The provided diagram visually illustrates the architecture of a typical application setup, primarily operating on Web Apps. These Web Apps are housed within a Virtual Network (VNET) utilizing the Web App VNET integration feature. Unfortunately, we have no other choice but to incorporate a VNET here. Azure Web Apps do not offer a simple method to assign a static public IP to them. Thus, we leverage a VNET and a NAT Gateway, ensuring the outgoing traffic has a well-known public IP, which allows our Applications to be easily whitelisted on corporate resources or any other public service. What helps simplify this setup is that we do not plan to connect it to any external network. Thus, we can always use the same 10.0.0.0/8 range, which almost completely eliminates the need for IP address management.

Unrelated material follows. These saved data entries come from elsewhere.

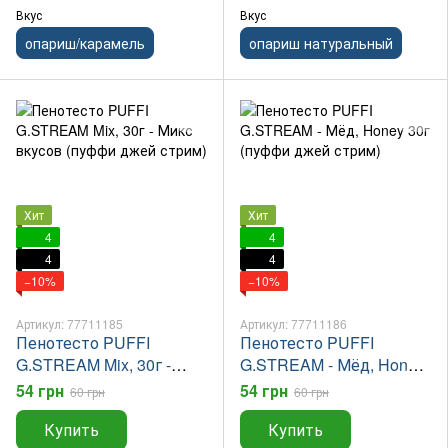
Вкус
Вкус
опариш/карамель
опариш натуральный
Хит
Хит
4
4
4
4
−10%
−10%
Артикул: 77711185
Артикул: 77711186
Пенотесто PUFFI
Пенотесто PUFFI
G.STREAM Mix, 30г -
G.STREAM - Мёд, Honey
Микс вкусов (пуффи
30г (пуффи джей стрим)
54 грн
54 грн
60 грн
60 грн
джей стрим)
Купить
Купить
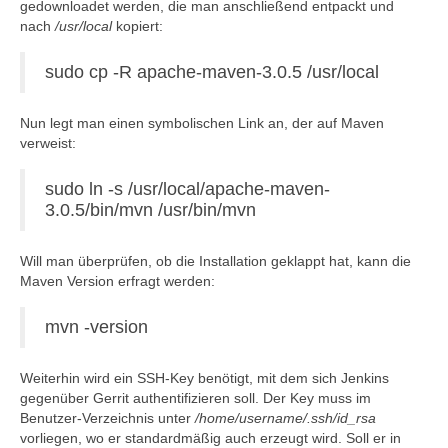
gedownloadet werden, die man anschließend entpackt und
nach
/usr/local
kopiert:
sudo cp -R apache-maven-3.0.5 /usr/local
Nun legt man einen symbolischen Link an, der auf Maven
verweist:
sudo ln -s /usr/local/apache-maven-
3.0.5/bin/mvn /usr/bin/mvn
Will man überprüfen, ob die Installation geklappt hat, kann die
Maven Version erfragt werden:
mvn -version
Weiterhin wird ein SSH-Key benötigt, mit dem sich Jenkins
gegenüber Gerrit authentifizieren soll. Der Key muss im
Benutzer-Verzeichnis unter
/home/username/.ssh/id_rsa
vorliegen, wo er standardmäßig auch erzeugt wird. Soll er in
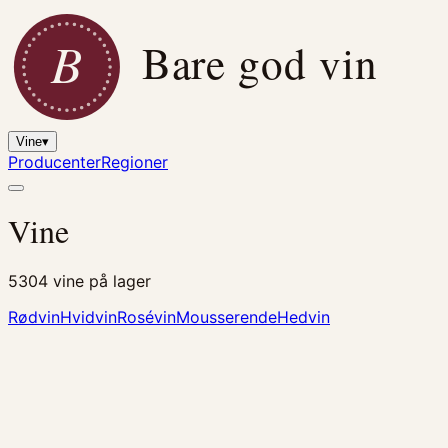
B
Bare god vin
Vine
▾
Producenter
Regioner
Vine
5304
vine på lager
Rødvin
Hvidvin
Rosévin
Mousserende
Hedvin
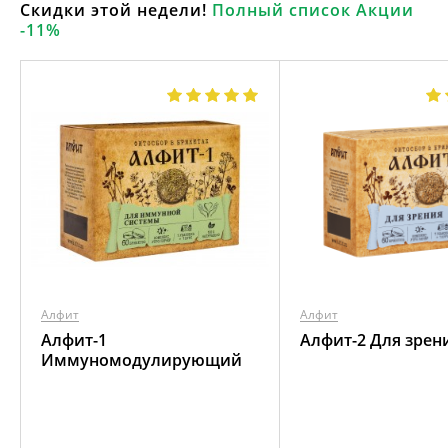
Скидки этой недели!
Полный список Акции
-11%
Алфит
Алфит
Алфит-1
Алфит-2 Для зрен
Иммуномодулирующий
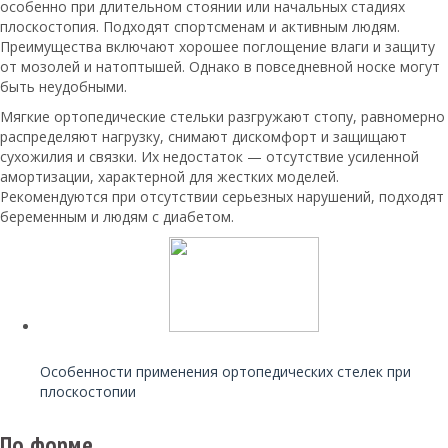
особенно при длительном стоянии или начальных стадиях
плоскостопия. Подходят спортсменам и активным людям.
Преимущества включают хорошее поглощение влаги и защиту
от мозолей и натоптышей. Однако в повседневной носке могут
быть неудобными.
Мягкие ортопедические стельки разгружают стопу, равномерно
распределяют нагрузку, снимают дискомфорт и защищают
сухожилия и связки. Их недостаток — отсутствие усиленной
амортизации, характерной для жестких моделей.
Рекомендуются при отсутствии серьезных нарушений, подходят
беременным и людям с диабетом.
Читайте также:
Особенности применения ортопедических стелек при
плоскостопии
По форме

As long as we still have a “stub” VNET, we can also use private endpoints to connect to backend services. This, however, is not necessary if you can whitelist the NAT Gateway public IP on them. That would simplify everything even more. However, not all services support service-level firewall; for example, Azure App Configuration I use does not have such a feature. In this architecture, I aimed for a unified approach, thus I did not want some backend services to use Private Link, and others to use whitelisting as a security measure. This is the only reason I decided to go a harder way and connect all backend services using Private Endpoints. Generally speaking, if only App Configuration supported service-level firewall, I’d go without private endpoints. Automation would have become much simpler in this case.

On the other hand, outgoing traffic from Web Apps follows a standard path from the public endpoints of each Web App. Some Web Apps might have public access turned off, while others can be made available as needed. For security reasons, we only allow certain IPs to perform management activities. All this makes it possible to have a “private” version of Web Apps, as we can whitelist them to each particular developer. We can also employ a Cloud Web Application Firewall (WAF), like Cloudflare WAF, to let customers’ traffic through, and allow only communications coming from the WAF into Web Apps.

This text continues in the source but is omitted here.